Ignoring Aggregate Costs and Benefits

One way sensible local decisions can lead to bad global outcomes is when there are significant costs or benefits that only have an impact in aggregate. Because no single decision will tip the scale, people don’t consider aggregate effects when making each decision.

Perhaps the most familiar aggregate effect in software engineering is the fixed cost of using a particular technology or method, which further compounds the more in play.

Consider Programming Languages

Each language requires recruiting engineers who know the language, establishing training programs, creating development practices, purchasing tools, managing knowledge, etc. Having multiple languages also makes it harder to allocate developers to projects.

Even a small amount of code in a different language can incur high global fixed costs, and eliminating a language entirely will have huge savings.

The same principle applies to using other technologies and practices, like different libraries or frameworks, operating systems, or even agile planning processes.

Keeping up with best practices is an ongoing battle for engineering teams. This is particularly challenging when you have a large codebase, making it impractical to migrate to new technology all at once.

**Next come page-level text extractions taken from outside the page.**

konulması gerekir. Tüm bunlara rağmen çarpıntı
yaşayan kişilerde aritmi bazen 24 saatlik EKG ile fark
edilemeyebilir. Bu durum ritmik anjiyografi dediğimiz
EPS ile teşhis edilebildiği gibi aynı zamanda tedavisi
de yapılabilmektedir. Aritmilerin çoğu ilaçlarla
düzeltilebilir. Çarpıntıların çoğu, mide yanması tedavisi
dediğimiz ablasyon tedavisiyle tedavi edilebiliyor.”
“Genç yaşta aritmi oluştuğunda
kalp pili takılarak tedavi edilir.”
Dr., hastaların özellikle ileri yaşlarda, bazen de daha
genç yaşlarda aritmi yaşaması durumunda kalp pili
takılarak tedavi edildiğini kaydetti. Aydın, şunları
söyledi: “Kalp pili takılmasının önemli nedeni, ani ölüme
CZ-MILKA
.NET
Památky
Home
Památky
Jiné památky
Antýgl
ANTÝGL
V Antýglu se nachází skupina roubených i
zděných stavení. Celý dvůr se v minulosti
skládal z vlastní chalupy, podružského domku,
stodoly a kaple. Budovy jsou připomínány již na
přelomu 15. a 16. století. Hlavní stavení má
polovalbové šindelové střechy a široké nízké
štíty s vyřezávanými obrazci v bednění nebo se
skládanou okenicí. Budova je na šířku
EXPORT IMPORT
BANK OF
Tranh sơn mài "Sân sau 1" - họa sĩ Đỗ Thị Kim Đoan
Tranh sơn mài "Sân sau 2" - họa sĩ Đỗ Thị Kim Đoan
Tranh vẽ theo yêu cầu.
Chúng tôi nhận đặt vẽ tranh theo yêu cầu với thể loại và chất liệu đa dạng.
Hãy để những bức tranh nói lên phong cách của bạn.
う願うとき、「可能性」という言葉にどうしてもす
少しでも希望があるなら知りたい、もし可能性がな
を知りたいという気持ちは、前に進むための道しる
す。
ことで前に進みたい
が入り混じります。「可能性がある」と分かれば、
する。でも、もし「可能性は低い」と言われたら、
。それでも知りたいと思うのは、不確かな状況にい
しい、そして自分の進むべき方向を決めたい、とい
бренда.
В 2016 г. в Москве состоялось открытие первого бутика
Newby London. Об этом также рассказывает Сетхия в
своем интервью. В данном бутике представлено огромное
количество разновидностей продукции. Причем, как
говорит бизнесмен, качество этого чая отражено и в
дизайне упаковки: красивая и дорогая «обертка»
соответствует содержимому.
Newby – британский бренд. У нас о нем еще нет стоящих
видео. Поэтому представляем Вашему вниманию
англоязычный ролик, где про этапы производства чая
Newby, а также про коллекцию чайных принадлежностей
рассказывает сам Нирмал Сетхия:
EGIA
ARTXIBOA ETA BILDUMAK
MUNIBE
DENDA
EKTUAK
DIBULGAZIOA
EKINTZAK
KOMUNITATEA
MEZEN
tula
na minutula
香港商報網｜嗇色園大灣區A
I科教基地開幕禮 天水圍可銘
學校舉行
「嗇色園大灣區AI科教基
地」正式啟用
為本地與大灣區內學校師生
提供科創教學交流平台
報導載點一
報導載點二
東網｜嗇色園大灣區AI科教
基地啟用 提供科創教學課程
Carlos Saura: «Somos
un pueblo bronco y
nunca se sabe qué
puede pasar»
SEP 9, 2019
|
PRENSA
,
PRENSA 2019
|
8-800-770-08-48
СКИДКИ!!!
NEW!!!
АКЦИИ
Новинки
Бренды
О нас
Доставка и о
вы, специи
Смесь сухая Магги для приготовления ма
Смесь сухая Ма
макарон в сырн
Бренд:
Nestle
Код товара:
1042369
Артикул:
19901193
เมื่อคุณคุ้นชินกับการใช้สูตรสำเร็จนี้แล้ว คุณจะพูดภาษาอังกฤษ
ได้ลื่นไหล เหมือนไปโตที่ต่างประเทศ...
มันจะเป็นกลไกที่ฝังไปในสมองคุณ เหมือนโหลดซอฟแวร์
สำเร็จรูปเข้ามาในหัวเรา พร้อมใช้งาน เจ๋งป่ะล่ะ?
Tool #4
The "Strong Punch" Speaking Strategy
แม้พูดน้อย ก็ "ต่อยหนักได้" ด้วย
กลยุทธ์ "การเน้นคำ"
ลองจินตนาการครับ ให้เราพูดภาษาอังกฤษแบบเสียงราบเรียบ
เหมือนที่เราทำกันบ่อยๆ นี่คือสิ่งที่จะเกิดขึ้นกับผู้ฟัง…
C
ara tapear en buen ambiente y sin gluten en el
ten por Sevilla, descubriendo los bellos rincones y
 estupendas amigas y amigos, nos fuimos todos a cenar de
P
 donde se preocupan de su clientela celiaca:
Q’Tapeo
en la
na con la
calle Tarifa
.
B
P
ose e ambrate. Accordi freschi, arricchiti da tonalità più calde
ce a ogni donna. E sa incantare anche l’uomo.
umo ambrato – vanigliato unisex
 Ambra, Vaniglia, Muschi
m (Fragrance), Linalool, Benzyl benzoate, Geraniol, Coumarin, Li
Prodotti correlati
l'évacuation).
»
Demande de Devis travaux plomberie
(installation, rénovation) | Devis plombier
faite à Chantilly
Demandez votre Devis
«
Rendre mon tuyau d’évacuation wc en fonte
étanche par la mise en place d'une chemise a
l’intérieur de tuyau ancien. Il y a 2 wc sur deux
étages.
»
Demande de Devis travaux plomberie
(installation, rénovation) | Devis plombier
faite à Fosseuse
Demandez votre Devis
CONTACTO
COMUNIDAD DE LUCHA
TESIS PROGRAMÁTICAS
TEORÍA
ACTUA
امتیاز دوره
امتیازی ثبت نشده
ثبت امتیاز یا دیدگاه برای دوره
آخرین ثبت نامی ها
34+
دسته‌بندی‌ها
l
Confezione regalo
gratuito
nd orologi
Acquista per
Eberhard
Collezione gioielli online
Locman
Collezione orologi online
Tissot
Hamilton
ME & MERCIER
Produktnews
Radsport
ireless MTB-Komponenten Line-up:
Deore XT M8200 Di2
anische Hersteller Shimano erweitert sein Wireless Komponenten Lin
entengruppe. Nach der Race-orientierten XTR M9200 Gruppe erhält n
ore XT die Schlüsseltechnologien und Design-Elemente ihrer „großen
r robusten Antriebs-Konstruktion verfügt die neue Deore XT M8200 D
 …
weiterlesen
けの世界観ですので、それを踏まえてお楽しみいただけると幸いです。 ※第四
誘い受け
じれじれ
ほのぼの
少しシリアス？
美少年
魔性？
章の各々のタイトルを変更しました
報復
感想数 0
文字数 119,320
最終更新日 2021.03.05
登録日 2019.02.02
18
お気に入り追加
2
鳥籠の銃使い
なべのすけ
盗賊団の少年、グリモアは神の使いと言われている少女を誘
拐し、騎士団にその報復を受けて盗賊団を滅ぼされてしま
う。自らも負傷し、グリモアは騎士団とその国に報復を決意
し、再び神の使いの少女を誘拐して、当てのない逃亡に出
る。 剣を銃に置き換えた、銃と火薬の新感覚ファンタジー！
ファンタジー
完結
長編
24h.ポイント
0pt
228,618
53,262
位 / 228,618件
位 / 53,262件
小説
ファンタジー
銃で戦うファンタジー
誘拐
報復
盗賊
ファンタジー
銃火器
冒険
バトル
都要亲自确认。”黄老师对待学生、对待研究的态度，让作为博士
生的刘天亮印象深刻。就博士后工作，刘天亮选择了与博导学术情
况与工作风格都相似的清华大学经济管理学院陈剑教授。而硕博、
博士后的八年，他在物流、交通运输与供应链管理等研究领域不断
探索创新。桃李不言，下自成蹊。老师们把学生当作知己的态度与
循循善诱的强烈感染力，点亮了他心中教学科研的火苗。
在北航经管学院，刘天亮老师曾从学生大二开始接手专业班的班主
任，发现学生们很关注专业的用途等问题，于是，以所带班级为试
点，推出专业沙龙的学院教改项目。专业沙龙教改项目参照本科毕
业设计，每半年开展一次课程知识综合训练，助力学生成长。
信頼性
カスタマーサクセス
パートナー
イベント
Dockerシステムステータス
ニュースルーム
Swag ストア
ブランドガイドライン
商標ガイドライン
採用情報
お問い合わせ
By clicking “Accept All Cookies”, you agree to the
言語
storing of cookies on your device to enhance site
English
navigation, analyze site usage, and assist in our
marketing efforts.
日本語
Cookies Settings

The common way to deal with this is to refactor code progressively, moving things over piece by piece. Because the main benefit of refactoring is lowering maintenance overhead, it makes sense to prioritize modules that require the most maintenance first.

Here are some questions to consider to avoid falling into the trap of overlooking aggregate effects:

  • Is there a person explicitly responsible for the long-term maintenance costs of the entire software stack? Does this person have the authority to prioritize improvements that may not be worthwhile for an individual team but are good for the company overall?
  • For code modules and systems you don’t have plans to update, what’s the likelihood updating them will become a priority in the future versus the odds of them being thrown out entirely?
  • How isolated are modules and systems that have fallen behind? Do they really have a low maintenance cost, or do they require frequent bug fixes and testing when making changes to unrelated code?
  • Which old technologies that are still in use will become harder to work with overtime due to a lack of developer knowledge and public support? Which would be the most problematic if current employees left and you had to hire new people to work on them?
  • Where’s the presence of multiple technologies or methods for the same purpose bloating overall code complexity?

The Bottom Line

In this article, we focused on local versus. global optimization and covered a few ways people make bad decisions.

While these examples will hopefully prevent certain mistakes, they’re by no means comprehensive.

Lasting success requires ongoing vigilance by engineering leaders who have a global perspective.